As community physicians serving low-income immigrant communities of color across New York City, we’ve seen firsthand the impact of obesity – before and during the COVID-19 pandemic – and we can say without a doubt that this is a disease that requires medical attention. processing. Before COVID, obesity was linked to about 300,000 deaths per year, the second leading cause of death in the country, according to the National Institutes of Health. And there’s more. Higher rates of obesity also mean higher rates of high blood pressure, osteoarthritis and even mental illness – among a long list of other chronic health conditions – all of which contribute to skyrocketing healthcare costs. health. You don’t have to take my word for it, though. In 1997, the World Health Organization recognized obesity as a disease, and in 2013, the American Medical Association followed suit.

The United States government, however, did not receive the memo.
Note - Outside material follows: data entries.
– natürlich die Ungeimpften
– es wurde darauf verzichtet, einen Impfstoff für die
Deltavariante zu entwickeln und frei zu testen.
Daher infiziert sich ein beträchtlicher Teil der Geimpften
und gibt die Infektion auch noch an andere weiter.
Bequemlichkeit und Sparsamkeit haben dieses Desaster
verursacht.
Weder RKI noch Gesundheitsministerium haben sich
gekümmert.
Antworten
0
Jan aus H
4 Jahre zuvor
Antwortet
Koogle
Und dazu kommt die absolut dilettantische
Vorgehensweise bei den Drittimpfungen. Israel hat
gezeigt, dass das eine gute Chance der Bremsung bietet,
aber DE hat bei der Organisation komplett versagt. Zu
While the FDA has approved anti-obesity drugs that have a strong track record for helping patients fight obesity, Medicare Part D continues to stigmatize obesity by treating disease as a choice, not an illness. Because of this stigma, these FDA-approved anti-obesity drugs are on the restricted list of drugs excluded from Medicare Part D coverage, grouped with cosmetic treatments for conditions such as hair loss and on-sale drugs. free such as cold and flu treatments. . Worse yet, the program places heavy restrictions on behavior therapy used to treat obesity.
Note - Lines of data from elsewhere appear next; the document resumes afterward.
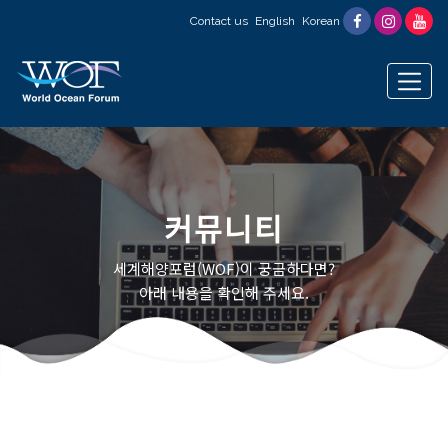
Contact us
English
Korean
커뮤니티
세계해양포럼(WOF)이 궁금하다면?
아래 내용을 확인해 주세요.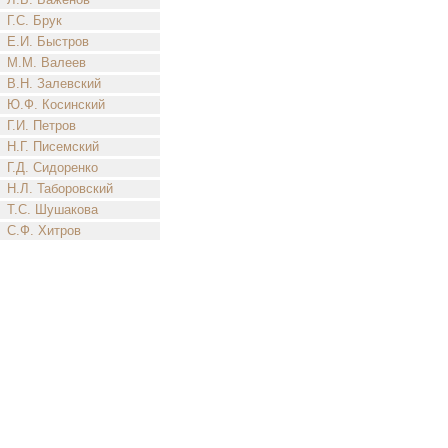
Г.С. Брук
Е.И. Быстров
М.М. Валеев
В.Н. Залевский
Ю.Ф. Косинский
Г.И. Петров
Н.Г. Писемский
Г.Д. Сидоренко
Н.Л. Таборовский
Т.С. Шушакова
С.Ф. Хитров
Treating obesity is, without a doubt, a matter of health equity for underserved communities, and the need to address it is only accelerating: between 1987 and 2002, the rate of obesity among beneficiaries Medicare doubled. By 2016, he had almost doubled again.

Here’s how our elected officials in Washington, DC can step up and fight obesity. First, we need to change the culture and language around obesity and recognize it as a medical problem, not a choice, a cosmetic problem, or a personal failure. Then we have to start to actually treat this chronic disease. The Obesity Treatment and Reduction Act will both designate obesity as a known medical condition and provide patients with the medications and therapies they need.
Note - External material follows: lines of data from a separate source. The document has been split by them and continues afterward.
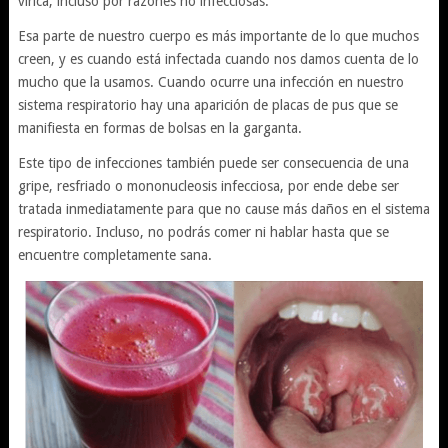
vírica, incluso por razones no infecciosas.
Esa parte de nuestro cuerpo es más importante de lo que muchos
creen, y es cuando está infectada cuando nos damos cuenta de lo
mucho que la usamos. Cuando ocurre una infección en nuestro
sistema respiratorio hay una aparición de placas de pus que se
manifiesta en formas de bolsas en la garganta.
Este tipo de infecciones también puede ser consecuencia de una
gripe, resfriado o mononucleosis infecciosa, por ende debe ser
tratada inmediatamente para que no cause más daños en el sistema
respiratorio. Incluso, no podrás comer ni hablar hasta que se
encuentre completamente sana.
According to a study published by the Mayo Clinic in July 2020, nearly half of American adults are expected to be obese by 2030. Investing in obesity treatment today would pay dividends tomorrow by reducing the risk of chronic disease and other diseases dangerous for millions of people. This includes type 2 diabetes (90 percent of people with this disease are overweight or obese) and cancer, of which 13 types are linked to obesity. Overall, reducing the risk of these conditions would save taxpayers nearly $ 25 million over the next decade.

The pandemic has shown the nation how important preventive care is, especially for the low-income immigrant communities of color we treat that have been hit hardest by COVID-19. SOMOS Community Care’s proven model of community-centered healthcare shows that when we invest in these preventative measures, we can change lives, but we need the support of our elected leaders. It is essential that Congress passes the Obesity Treatment and Reduction Act and gives us the tools we need to care for our patients.

Dr Ramon Tallaj is Co-Founder and President of SOMOS Community Care and Dr Henry Chen is President of SOMOS Community Care.